Research lynchpin of Queensland’s agricultural success

Minister for Agricultural Industry Development and Fisheries and Minister for Rural Communities The Honourable Mark Furner

Research and extension work supported by the Palaszczuk Government will drive the innovation that will take Queensland’s agriculture to even greater heights.

Minister for Agricultural Industry Development and Fisheries and Minister for Rural Communities Mark Furner said the State Budget has highlighted the strength of the government’s commitment to the science of success.

“Through the budget, the Palaszczuk Government will manage over $140 million worth of research and extension in 2022-23 to drive the productivity and innovation in Queensland’s livestock, aquaculture, cropping, horticulture, forestry, timber and food processing industries,” Mr Furner said.

“This budget is a bold declaration of the Palaszczuk Government’s commitment to the science that is backing our farmers’ success,” Mr Furner said.

“We trusted the science during COVID and the result was thousands of lives saved. Our investment in agricultural science and extension will help Queensland farmers to lead the nation and the world.”

Mr Furner said the growth of Queensland’s agriculture sector was a tribute to the quality, commitment and resilience of Queensland’s farmers in the wake of the COVID-19 pandemic.

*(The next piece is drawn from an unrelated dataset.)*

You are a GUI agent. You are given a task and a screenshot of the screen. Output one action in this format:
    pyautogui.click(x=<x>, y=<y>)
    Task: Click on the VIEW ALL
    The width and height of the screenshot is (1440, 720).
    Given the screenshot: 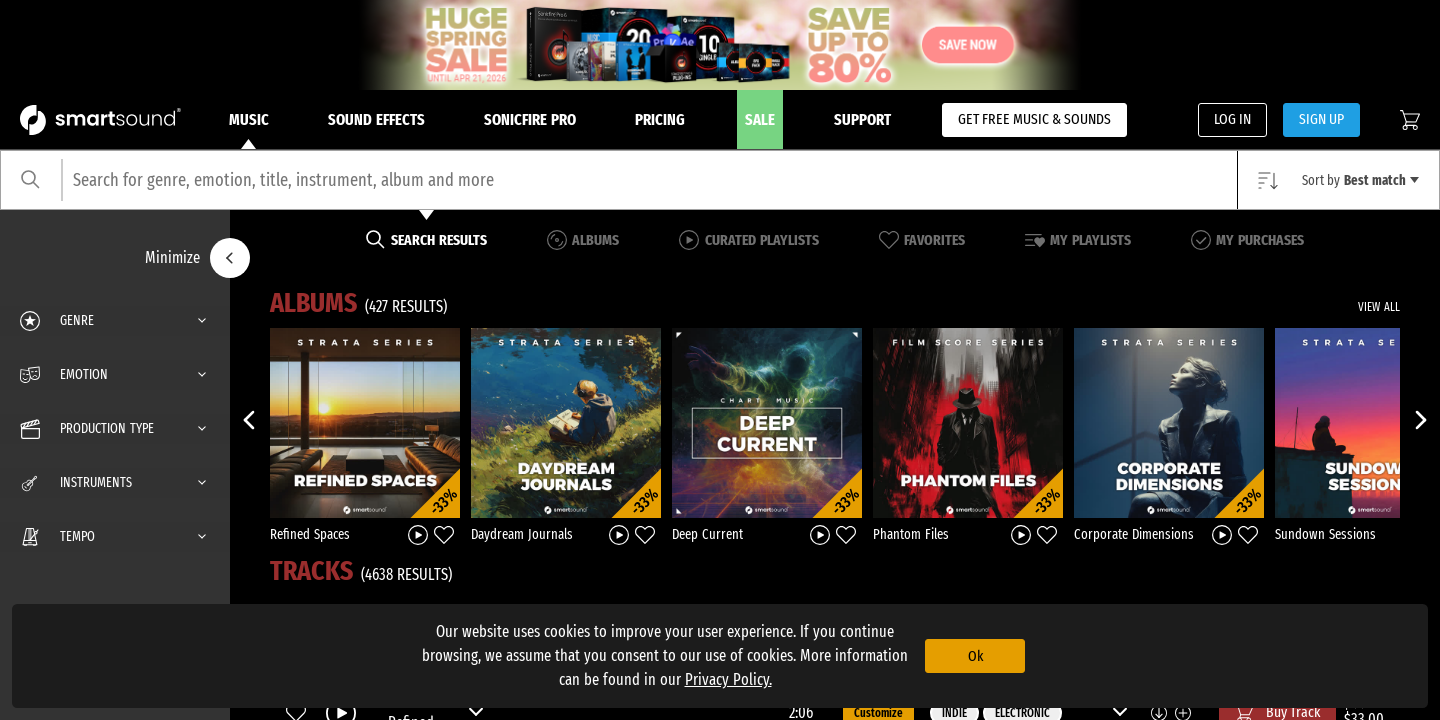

“Despite all of the challenges we have seen Queensland agriculture’s Gross Value of Production rise to an estimated $23.54 billion in 2021-22,” Mr Furner said.

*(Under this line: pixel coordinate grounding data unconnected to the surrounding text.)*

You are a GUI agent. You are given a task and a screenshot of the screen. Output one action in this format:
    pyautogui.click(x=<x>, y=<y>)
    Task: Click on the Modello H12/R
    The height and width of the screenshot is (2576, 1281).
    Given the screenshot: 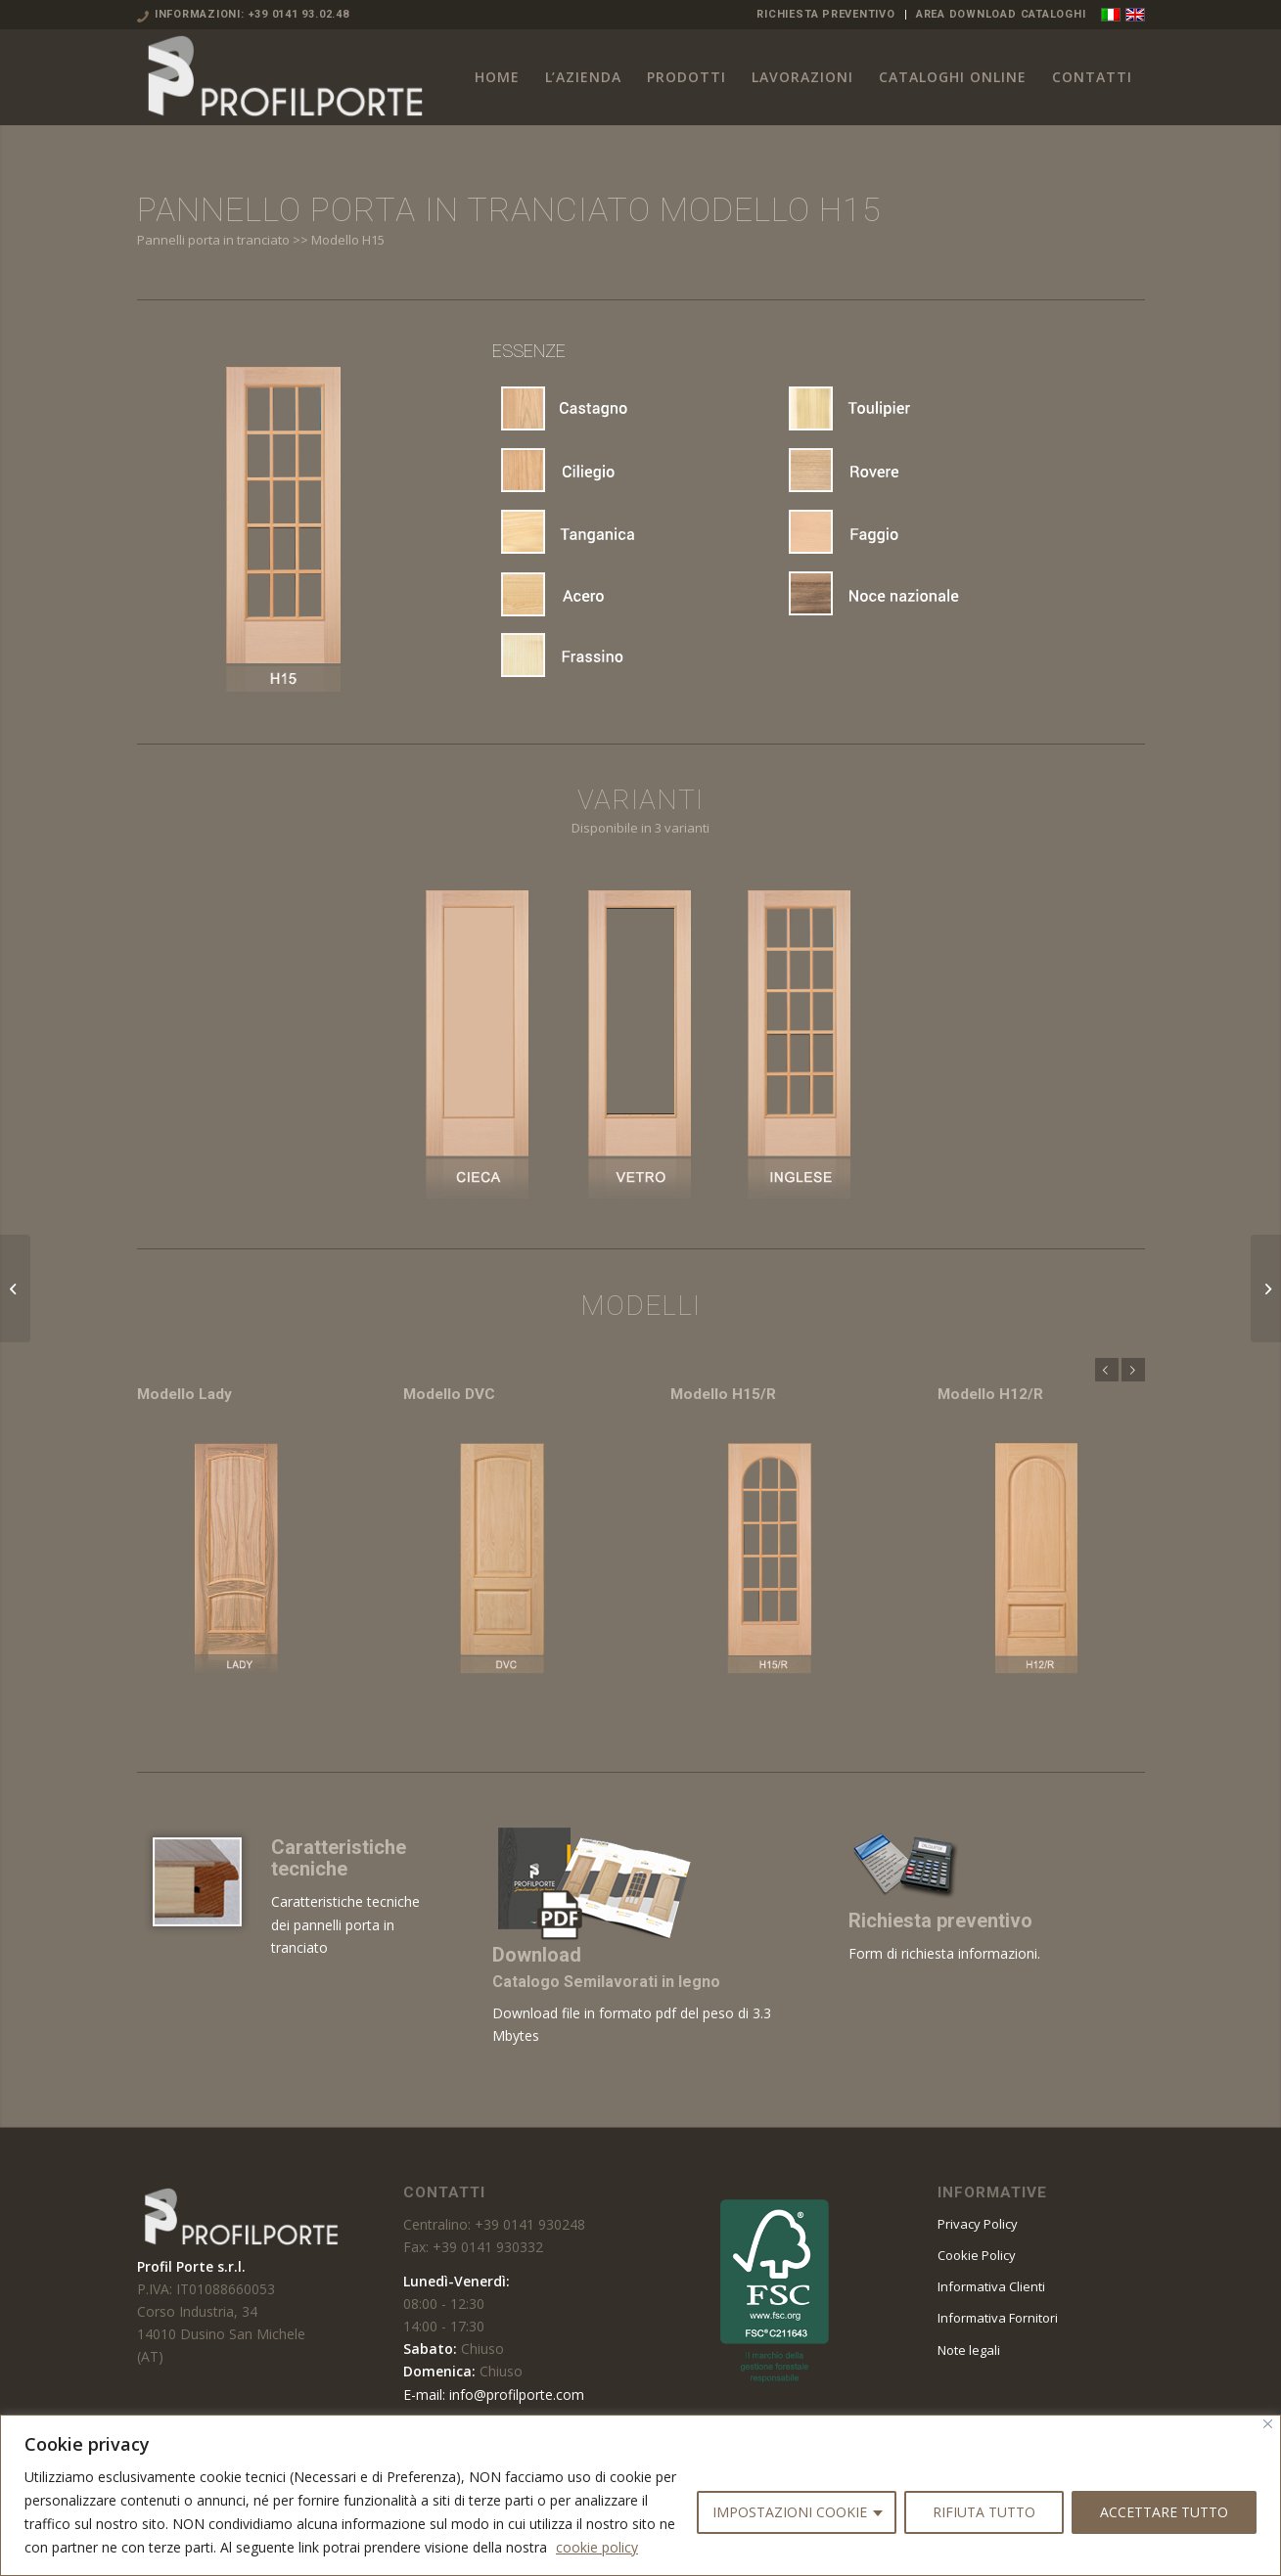 What is the action you would take?
    pyautogui.click(x=990, y=1394)
    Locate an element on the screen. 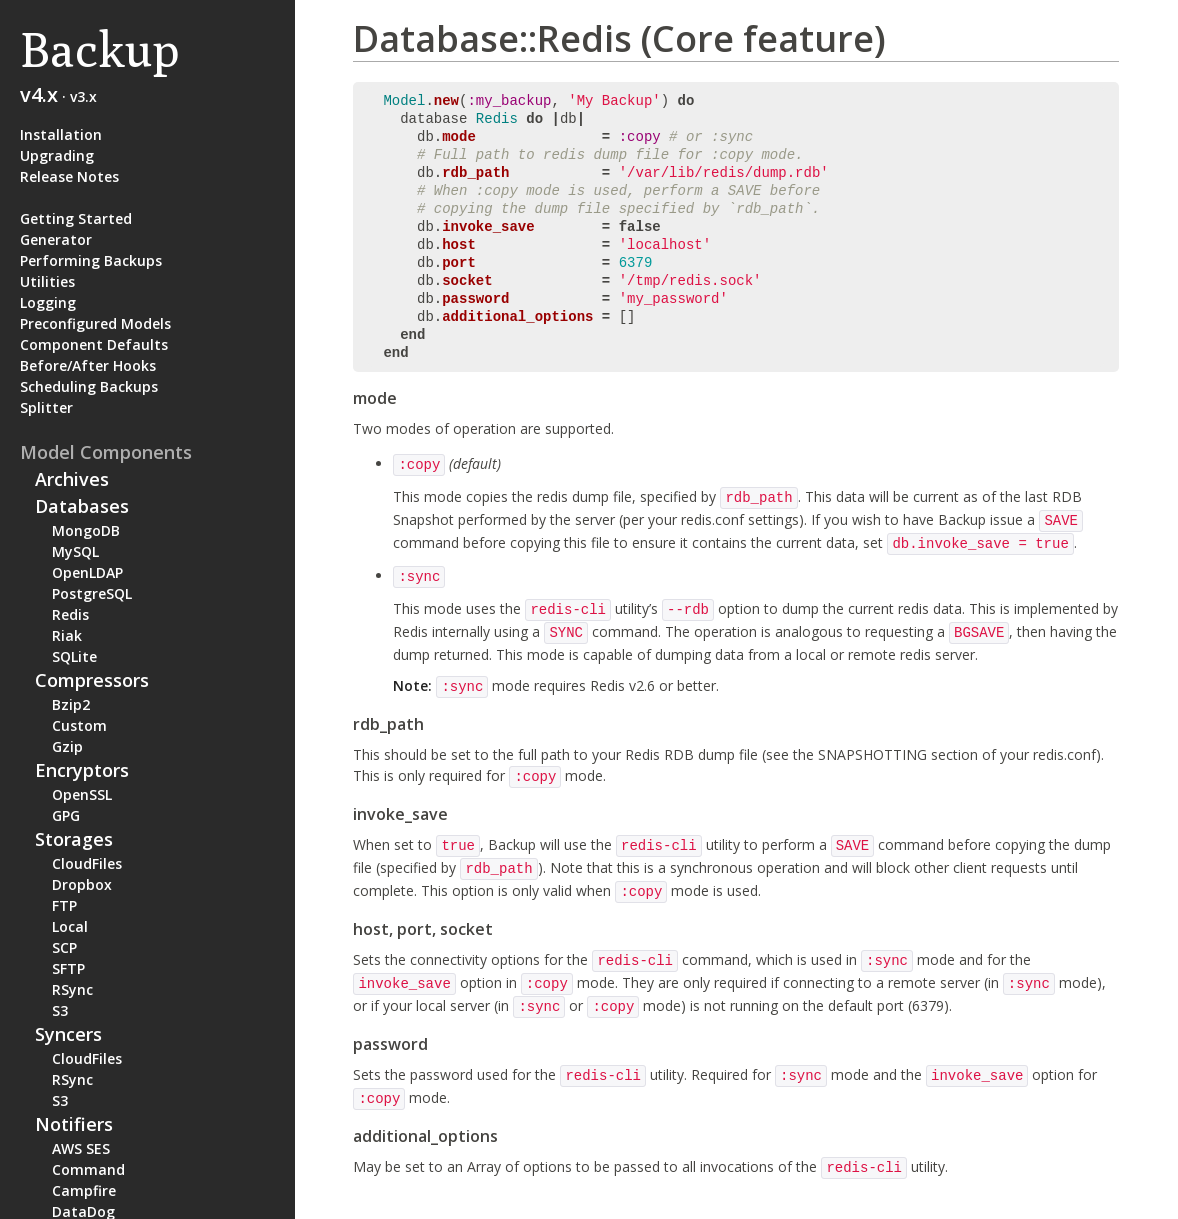 This screenshot has height=1219, width=1178. Logging is located at coordinates (48, 302).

“Our research support, which involves both government funding and investment by research partners, plays a key role in helping farmers to trial new varieties, advance technologies and manage pests while they get on with what they do best – growing the world’s best food and fibre.”

Department of Agriculture and Fisheries research sites such as the Leslie Research Facility near Toowoomba play a key role in agricultural research, with laboratories, glasshouses, growth rooms, growth cabinets and seed storage facilities.

“Whether it is screening weeds for herbicide resistance, developing pigeonpea crops or developing online tools to support the broadacre grains industry, our research teams and research partnerships are delivering in better results for Queensland farmers,” Mr Furner said.